Там сидели за бутылкой трое остальных коллекторов. Самый мелкий ухмыльнулся ему и кивнул, возможно, пытаясь посеять семена будущего союза. Самый крупный надулся и угрожающе привстал, чуя конкурента. Балагур словно не заметил их, он давно отказался от попыток разобраться в неразрешимой математике человеческих взаимоотношений, тем более участвовать в них. Если бы этот тип не ограничился вызывающим движением, за Балагура ответил бы его тесак, голос которого успешно пресекал самую занудную аргументацию.
Мистресс Борферо была полной женщиной с темными кудрявыми волосами, ниспадавшими из-под пурпурной шапочки; она носила маленькие очочки, благодаря которым ее глаза казались большими, и рядом с нею всегда пахло ламповым маслом. Она обреталась в приемной перед кабинетом Старателя, за низким столом, загроможденным конторскими книгами. Когда Балагур впервые попал сюда, она указала на украшенную резьбой дверь в глубине комнаты. «Я – правая рука Старателя. Его нельзя беспокоить. Никогда! Разговаривать ты будешь со мною».

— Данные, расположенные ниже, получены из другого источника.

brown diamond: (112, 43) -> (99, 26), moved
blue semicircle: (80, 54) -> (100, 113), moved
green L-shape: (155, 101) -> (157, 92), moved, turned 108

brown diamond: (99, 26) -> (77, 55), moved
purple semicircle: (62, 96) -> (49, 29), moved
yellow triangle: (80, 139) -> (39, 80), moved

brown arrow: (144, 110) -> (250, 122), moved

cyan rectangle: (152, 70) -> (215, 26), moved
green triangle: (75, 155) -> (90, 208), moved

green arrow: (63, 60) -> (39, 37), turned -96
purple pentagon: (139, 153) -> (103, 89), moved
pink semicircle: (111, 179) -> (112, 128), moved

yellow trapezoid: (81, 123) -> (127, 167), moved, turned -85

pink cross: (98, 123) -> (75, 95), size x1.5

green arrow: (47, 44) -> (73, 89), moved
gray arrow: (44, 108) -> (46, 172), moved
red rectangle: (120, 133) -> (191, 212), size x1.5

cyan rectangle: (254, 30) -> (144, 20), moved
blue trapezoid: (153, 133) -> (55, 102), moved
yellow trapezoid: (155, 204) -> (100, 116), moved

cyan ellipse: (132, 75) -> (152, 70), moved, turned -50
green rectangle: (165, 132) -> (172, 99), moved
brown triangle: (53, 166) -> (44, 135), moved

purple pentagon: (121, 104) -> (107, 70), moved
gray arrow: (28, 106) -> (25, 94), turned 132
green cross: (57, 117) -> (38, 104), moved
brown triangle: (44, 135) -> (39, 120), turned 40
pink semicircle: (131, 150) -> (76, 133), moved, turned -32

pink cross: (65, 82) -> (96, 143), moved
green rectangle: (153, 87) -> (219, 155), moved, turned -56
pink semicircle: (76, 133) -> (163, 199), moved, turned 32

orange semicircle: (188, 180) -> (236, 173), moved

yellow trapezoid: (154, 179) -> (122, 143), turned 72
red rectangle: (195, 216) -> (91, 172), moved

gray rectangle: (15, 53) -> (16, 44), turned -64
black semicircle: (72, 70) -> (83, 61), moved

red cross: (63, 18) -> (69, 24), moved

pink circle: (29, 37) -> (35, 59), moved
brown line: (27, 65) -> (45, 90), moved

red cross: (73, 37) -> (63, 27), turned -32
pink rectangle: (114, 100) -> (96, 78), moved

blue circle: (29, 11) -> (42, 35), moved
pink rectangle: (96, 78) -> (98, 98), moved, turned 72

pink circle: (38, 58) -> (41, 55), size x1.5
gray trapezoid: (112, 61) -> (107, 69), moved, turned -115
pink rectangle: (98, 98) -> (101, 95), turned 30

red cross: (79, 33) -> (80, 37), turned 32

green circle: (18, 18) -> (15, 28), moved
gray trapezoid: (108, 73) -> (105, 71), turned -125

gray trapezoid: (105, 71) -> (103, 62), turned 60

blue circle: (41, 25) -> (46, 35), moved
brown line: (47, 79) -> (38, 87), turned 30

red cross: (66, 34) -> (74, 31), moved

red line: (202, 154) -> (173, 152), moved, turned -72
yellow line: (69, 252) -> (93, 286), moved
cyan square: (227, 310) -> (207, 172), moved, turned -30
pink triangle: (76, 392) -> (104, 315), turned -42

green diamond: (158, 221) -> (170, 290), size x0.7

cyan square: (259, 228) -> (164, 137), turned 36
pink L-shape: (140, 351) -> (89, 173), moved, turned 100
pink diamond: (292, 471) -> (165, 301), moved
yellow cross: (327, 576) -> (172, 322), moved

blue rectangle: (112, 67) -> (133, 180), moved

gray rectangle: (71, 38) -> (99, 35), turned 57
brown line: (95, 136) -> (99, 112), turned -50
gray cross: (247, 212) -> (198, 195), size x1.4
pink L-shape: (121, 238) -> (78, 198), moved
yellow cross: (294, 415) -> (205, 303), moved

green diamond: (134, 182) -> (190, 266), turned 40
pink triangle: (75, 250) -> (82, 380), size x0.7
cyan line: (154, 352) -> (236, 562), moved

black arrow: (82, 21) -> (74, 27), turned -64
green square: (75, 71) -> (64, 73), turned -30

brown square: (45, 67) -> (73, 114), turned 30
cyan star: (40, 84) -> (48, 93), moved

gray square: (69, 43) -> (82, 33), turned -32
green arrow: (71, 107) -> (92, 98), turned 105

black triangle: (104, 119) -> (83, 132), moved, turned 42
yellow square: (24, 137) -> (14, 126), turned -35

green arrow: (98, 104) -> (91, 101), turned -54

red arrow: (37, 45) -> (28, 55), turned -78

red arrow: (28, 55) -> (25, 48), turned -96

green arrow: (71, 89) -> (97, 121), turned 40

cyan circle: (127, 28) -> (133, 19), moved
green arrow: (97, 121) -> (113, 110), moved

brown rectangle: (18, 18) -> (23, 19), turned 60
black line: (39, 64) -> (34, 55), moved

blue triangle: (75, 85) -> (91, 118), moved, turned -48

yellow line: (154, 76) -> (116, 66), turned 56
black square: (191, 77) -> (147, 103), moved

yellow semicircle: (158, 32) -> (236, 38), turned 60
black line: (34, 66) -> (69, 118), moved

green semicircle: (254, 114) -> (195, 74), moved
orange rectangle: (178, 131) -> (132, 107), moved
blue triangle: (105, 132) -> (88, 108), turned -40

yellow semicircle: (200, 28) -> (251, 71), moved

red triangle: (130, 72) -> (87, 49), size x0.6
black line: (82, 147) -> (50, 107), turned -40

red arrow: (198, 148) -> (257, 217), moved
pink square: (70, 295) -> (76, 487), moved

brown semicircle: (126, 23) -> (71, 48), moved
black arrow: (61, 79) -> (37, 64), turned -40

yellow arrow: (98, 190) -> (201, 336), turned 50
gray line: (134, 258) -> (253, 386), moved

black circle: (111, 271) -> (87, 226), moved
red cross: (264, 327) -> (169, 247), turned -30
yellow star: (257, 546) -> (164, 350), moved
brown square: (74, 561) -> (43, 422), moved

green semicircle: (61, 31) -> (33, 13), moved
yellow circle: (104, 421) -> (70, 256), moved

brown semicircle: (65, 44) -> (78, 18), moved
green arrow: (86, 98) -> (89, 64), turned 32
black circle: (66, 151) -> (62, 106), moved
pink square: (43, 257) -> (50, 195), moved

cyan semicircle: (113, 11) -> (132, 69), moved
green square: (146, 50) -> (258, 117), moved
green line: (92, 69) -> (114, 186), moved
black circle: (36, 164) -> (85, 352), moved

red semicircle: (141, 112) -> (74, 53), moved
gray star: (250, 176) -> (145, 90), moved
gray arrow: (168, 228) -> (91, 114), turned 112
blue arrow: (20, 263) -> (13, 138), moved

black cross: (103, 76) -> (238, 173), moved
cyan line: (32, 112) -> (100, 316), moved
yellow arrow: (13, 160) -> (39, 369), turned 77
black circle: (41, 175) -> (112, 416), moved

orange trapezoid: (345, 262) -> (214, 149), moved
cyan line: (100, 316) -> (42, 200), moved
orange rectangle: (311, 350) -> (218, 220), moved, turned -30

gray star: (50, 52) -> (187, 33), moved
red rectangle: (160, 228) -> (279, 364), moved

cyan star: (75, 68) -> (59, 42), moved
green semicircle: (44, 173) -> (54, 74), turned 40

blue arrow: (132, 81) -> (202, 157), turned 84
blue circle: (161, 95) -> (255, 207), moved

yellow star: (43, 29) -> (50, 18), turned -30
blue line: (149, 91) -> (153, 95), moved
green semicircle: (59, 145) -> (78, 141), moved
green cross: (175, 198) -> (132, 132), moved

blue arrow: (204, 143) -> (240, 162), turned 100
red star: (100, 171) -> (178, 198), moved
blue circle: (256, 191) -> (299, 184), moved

Конечно же, едва Балагур увидел, как ловко она разбирается в цифрах, которыми были заполнены книги, он сразу понял, что в конторе больше никого нет и что Борферо и есть Старатель, но ей, похоже, так нравился этот обман, что Балагур решил подыграть ей. Он всегда старался не раскачивать лодку, если в этом не было необходимости. Ведь потому-то люди и тонут. Помимо всего прочего, иллюзия того, что приказы приходят откуда-то с недосягаемых высот и являются непререкаемыми, как-то помогала жить. Было приятно иметь некие верхи, на которые можно перекладывать ответственность. Балагур взглянул на дверь кабинета Старателя и подумал, есть ли за нею вообще какое-то помещение, или если ее открыть, то упрешься в кирпичную стену.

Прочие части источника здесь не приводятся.